I'm gonna try these links again by cutting them into. Please paste together and vote for adoptee rights!!!
ReplyDeletehttp://www.change.org
/ideas/view/release_original_birth_certificates_to_adoptees
__________________________________
and...
http://www.change.org
/ideas/view/make_falsifying_birth_certificates_for_adoptees_illegal
Thank you for the links.
ReplyDeleteOur children must be prepared for how they are viewed when they are not in our presence. Actually, I wish all parents would educate all children about racism--it is the only way to combat it.
Well said!
ReplyDeleteMalinda,
ReplyDeleteThe feelings as a child being adopted are nothing compared to the complex reality of being adopted as an adult with lifes experiences that have matured you.
We are forever children in the minds of others and real life adults in reality who most often are simply negated, dismissed and denied.
Thank you for seeing that and for trying to show others that we do not stay children forever but forever live the life of being a child adoptee...

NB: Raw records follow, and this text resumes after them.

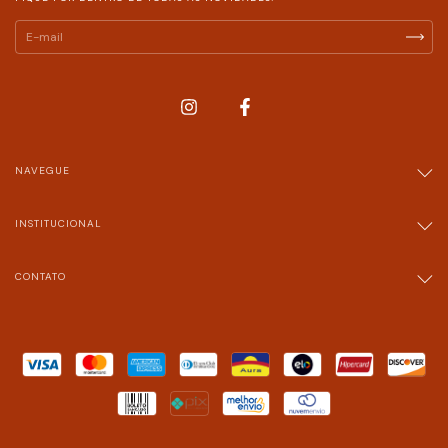
NAVEGUE
INSTITUCIONAL
CONTATO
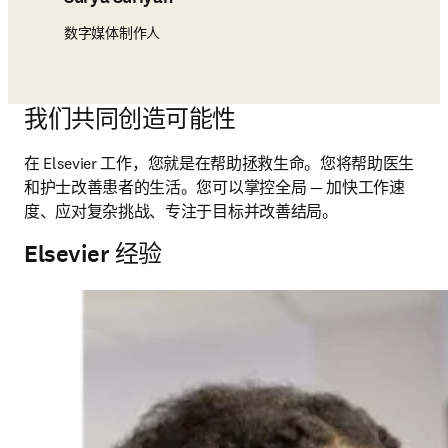
数字媒体制作人
我们共同创造可能性
在 Elsevier 工作，您就是在帮助拯救生命。您将帮助医生
和护士改善患者的生活。您可以掌控全局 — 加快工作速
度、应对复杂挑战、专注于目标并改善结局。 
Elsevier 经验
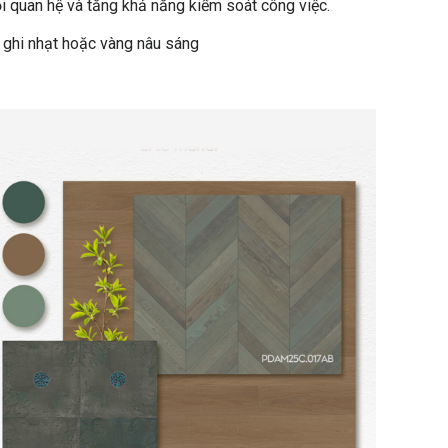
ối quan hệ và tăng khả năng kiểm soát công việc.
ghi nhạt hoặc vàng nâu sáng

Adoptee closing in on the half century mark...and still considered the baby...
"Yet when I post I have had people react as if I were a child who needs further parenting. If only I would have gotten those perfect parents so I would not have any adoption issues."
ReplyDeleteThat's exactly the type of blog comments I have received in the past.

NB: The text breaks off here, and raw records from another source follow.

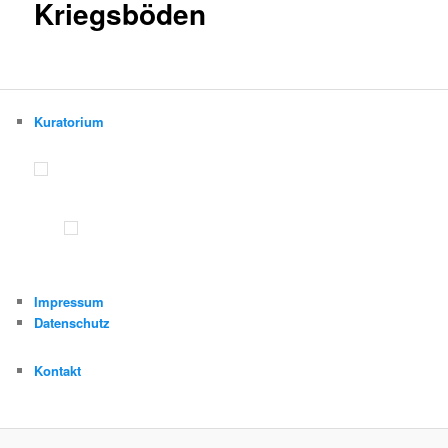
Kriegsböden
Kuratorium
Impressum
Datenschutz
Kontakt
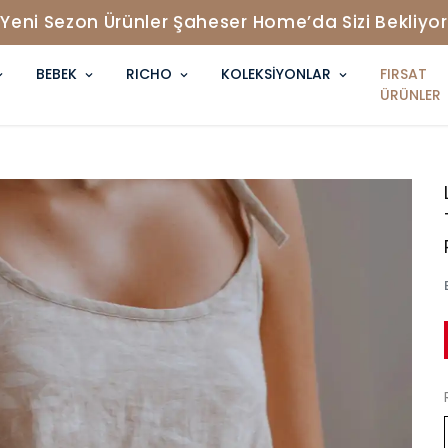
Tüm Siparişlerde Ücretsiz Kargo !
BEBEK
RICHO
KOLEKSİYONLAR
FIRSAT
ÜRÜNLER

I am treated as a perpetual child, and when I remind them that I am an adult and have gone through contact/reunion, they say "Well, what more do you want?"
"As she tells it, he then shook his finger in her face and said, "You are a child.""
ReplyDeleteI would have informed that legislator that I'm an adult with the ability to vote his @$$ out of office.
I, too, am sick of the "adopted child" label. Thank you so much for bringing this up. People think I'm crazy when I correct them, then want to know why I'm "dwelling" on being adopted, why I didn't "get over" my adoption issues before I hit adulthood. For the most part I didn't understand how adoption has affected me until I became a parent myself. I think people prefer to think of adoptees as perpetual children because then we remain dependent and voiceless. The EBD study with children on the cover really ticked me off, considering it was one of the largest studies of ADULT adoptees thus far. Even people who ought to know better make this assumption.